The president’s domestic policy law will cause millions of people to lose health coverage they held through Medicaid and the marketplaces; millions more will lose insurance because of new Trump administration regulations. Many of these losses will be driven by intentional inefficiencies, additional steps, and administrative burdens that hinder and prohibit individuals and families from enrolling in and maintaining marketplace coverage. The changes will be particularly harmful to certain communities, including people of color, immigrants, and transgender and nonbinary individuals, but will also be felt broadly, hampering access to affordable health insurance for all current and potential marketplace customers.
How Do Administrative Burdens Affect Enrollment?
Burdens associated with enrolling in a public program can substantially depress take-up among eligible individuals. The more time-consuming it is for a person to learn how and when to apply for coverage, the more steps they must take to enroll, the more challenging it is to complete application paperwork and submit documentation, and the more frequently enrollees must repeat these tasks to reestablish eligibility — the less likely it is that people will have coverage, even though they are eligible.
This is a problem for people who, if uninsured, face poorer health outcomes and greater financial risk. However, the harm extends to all marketplace enrollees. Administrative barriers disproportionately reduce enrollment of younger and healthier people, making the risk pool sicker and more costly to insure, and ultimately causing premiums to rise for everyone.

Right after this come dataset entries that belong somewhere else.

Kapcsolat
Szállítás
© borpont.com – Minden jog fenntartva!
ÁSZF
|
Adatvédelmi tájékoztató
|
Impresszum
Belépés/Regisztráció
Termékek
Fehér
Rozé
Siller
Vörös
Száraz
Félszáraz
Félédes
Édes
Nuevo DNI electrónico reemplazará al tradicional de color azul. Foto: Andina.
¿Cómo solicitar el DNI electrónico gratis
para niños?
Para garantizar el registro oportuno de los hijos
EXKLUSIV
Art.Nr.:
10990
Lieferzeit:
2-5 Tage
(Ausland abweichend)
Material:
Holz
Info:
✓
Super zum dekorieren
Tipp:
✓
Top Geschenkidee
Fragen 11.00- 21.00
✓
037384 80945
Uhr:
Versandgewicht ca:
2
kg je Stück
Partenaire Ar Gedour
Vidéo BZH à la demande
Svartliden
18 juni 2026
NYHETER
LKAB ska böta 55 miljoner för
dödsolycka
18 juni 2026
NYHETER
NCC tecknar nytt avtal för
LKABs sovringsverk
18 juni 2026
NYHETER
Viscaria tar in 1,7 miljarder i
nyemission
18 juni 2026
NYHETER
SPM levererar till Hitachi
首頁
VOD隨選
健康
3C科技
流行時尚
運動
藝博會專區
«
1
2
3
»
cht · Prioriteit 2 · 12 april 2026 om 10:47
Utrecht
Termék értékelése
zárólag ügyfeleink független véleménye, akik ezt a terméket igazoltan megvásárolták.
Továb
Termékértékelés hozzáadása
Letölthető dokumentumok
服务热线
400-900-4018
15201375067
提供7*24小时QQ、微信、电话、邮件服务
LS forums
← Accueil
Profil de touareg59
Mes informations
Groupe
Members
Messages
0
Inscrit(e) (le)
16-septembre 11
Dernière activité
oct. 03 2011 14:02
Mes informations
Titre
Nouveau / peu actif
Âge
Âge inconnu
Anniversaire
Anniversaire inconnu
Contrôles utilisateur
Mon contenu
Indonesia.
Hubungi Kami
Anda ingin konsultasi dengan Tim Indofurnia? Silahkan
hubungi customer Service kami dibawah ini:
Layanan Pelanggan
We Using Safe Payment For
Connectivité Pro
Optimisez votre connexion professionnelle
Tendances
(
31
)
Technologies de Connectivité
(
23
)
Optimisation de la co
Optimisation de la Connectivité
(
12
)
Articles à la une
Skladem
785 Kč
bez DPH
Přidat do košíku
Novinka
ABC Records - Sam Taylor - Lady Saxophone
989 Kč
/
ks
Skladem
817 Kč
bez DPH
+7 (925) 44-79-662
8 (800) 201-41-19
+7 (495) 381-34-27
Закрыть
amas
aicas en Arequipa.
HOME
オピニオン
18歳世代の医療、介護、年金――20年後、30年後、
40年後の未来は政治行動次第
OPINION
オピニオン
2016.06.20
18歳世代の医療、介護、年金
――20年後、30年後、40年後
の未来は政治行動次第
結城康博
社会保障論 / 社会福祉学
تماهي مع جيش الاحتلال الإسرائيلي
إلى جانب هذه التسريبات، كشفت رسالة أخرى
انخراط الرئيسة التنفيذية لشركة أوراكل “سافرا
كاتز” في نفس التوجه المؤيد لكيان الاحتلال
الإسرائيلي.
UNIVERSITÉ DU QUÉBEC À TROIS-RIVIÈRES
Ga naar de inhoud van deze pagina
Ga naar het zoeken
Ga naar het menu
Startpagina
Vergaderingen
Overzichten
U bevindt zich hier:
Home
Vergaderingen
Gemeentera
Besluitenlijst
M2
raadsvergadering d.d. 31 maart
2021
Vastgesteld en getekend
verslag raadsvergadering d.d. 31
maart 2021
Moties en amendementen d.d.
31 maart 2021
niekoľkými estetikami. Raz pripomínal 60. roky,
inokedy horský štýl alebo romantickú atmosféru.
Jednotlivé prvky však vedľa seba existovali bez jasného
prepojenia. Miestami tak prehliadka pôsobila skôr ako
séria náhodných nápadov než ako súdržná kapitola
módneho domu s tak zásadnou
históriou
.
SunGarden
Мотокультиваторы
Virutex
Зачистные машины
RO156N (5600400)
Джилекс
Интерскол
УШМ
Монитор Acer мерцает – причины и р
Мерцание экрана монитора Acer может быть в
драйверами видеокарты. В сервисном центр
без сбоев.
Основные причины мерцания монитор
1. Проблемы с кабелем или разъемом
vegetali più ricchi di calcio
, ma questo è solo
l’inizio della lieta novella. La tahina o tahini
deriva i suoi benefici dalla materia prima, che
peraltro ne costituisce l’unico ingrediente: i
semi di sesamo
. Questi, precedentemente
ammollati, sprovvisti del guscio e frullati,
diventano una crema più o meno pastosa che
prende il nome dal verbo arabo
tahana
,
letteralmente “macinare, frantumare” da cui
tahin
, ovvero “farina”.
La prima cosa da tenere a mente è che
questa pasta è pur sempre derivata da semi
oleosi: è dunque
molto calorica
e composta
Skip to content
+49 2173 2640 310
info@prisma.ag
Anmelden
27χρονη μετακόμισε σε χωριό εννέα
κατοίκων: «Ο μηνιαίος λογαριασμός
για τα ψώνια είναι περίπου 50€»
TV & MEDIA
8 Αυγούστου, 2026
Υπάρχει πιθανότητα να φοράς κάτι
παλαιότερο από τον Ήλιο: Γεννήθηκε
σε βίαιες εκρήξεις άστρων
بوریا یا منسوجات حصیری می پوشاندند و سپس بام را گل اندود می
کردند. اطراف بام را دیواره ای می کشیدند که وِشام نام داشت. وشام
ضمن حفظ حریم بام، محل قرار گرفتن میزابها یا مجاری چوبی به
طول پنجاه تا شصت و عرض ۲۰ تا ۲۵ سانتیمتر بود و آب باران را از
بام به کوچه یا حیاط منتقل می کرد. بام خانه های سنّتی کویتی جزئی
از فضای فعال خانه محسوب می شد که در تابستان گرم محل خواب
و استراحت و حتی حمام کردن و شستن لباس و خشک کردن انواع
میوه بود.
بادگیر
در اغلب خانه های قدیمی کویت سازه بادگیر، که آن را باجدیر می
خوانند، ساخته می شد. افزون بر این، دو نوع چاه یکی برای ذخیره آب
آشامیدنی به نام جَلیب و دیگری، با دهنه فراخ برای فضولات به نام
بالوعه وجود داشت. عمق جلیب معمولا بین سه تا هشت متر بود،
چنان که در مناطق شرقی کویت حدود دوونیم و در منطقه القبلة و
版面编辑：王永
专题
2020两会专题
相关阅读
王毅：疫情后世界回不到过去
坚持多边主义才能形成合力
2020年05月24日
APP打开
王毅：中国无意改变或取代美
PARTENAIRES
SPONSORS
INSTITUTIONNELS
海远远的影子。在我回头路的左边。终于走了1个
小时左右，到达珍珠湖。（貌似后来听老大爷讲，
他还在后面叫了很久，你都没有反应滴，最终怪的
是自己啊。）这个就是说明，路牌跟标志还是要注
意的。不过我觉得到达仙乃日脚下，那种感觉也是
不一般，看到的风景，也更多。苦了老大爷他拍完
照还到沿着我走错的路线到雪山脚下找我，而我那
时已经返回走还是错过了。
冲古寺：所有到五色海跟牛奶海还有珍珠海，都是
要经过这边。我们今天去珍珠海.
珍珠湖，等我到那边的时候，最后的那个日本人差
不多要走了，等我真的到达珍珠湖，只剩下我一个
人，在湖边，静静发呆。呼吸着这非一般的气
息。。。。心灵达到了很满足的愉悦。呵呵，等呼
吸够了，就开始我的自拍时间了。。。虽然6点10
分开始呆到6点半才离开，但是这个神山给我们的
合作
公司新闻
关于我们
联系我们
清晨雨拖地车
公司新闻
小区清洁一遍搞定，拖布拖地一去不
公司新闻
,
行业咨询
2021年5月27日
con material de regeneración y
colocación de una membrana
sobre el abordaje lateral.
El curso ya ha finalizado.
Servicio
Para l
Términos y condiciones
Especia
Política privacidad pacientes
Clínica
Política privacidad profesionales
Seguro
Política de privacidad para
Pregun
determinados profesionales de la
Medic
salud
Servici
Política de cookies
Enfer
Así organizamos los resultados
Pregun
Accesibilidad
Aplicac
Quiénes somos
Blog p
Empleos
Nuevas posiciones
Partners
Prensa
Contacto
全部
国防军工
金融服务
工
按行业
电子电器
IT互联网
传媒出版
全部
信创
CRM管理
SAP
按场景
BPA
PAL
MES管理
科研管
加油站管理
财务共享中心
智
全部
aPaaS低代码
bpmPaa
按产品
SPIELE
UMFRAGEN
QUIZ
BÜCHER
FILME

Making Access Harder Again
The law and rules will impose a host of new administrative barriers to marketplace enrollment.1 These include:
- Eliminating streamlined coverage renewals. Since 2015, marketplace consumers have had the option to automatically reenroll in coverage for a subsequent year; most returning consumers renew this way. For the 2026 open-enrollment period (OEP), the administration will effectively eliminate auto-reenrollment for low-income individuals eligible for $0 insurance premiums with advance premium tax credits (APTCs) by imposing a punitive $5 monthly fee until they reconfirm their APTC eligibility. Beginning with the 2028 OEP, automatic reenrollment will end altogether, denying marketplace consumers an option typical in employer-sponsored insurance.
- Mandating more paperwork. Marketplace consumers have been able to attest to eligibility information, such as projected household income and immigration status. Then, this information is verified against trusted data sources. If the data do not match, the consumer has limited time to submit documentation that allows the marketplace to verify eligibility. The administration will now require millions more consumers to submit additional paperwork and has reduced by two months the amount of time consumers have to do so.
- Withholding financial assistance during paperwork processing. Marketplaces have historically treated consumers as provisionally eligible for PTCs while resolving data-matching issues. The new law largely eliminates provisional eligibility. Beginning with the 2028 OEP, a consumer and their entire household will be ineligible for PTCs until data issues are resolved. Until then, they will be able to enroll only if they can afford to pay the full, unsubsidized premium.
- Restricting enrollment opportunities. Currently, the annual marketplace OEP runs for at least 11 weeks. In addition, low-income consumers otherwise eligible for PTCs can access coverage outside OEP via special-enrollment opportunities. The new federal policies will mandate a shorter OEP and terminate the special enrollment period for low-income consumers.
- Making tax rules more onerous. Marketplace enrollees whose actual income turns out to be higher than they estimated must repay the excess PTCs they received during the year when they file taxes. Previously, the federal government capped repayment obligations for low- and middle-income consumers. New policies eliminate this cap, increasing consumers’ financial exposure for underestimating future income.
- Prohibiting people snared by Medicaid red tape from accessing affordable private coverage. Starting in 2027, the federal government will require Medicaid enrollees to meet work reporting requirements as a condition of eligibility. States that previously required work reporting saw Medicaid enrollment suffer due to complex administrative processes, and millions are expected to lose coverage because of the forthcoming federal requirements. In addition, those denied Medicaid under the new reporting regime will also be barred from accessing federal subsidies in the marketplace, even if they are otherwise eligible.
Wide and Disproportionate Impacts
Anyone relying on marketplace coverage may be negatively affected by the changes, but certain communities will bear the brunt. Marketplaces have been a vital source of coverage for many non-white populations who are less likely to be enrolled in employer-sponsored insurance. Administrative burdens disproportionately affect vulnerable populations, such as people with limited English proficiency or disabilities who may have extra difficulty navigating the less user-friendly system. Shorter time frames to resolve data-matching issues may disproportionately affect transgender and nonbinary individuals when state-issued documentation with name and gender identity does not match the information on record with the Social Security Administration.
Looking Ahead
Enrolling in health insurance can be challenging; the new law and regulation make the process far harder. The administration previously cut funding for outreach and enrollment assistance, ensuring that consumers will have far less help navigating the new administrative barriers. Meanwhile, Congress’s refusal to extend tax credit enhancements for marketplace consumers means marketplace coverage will soon be far more expensive. These choices will leave millions of people uninsured.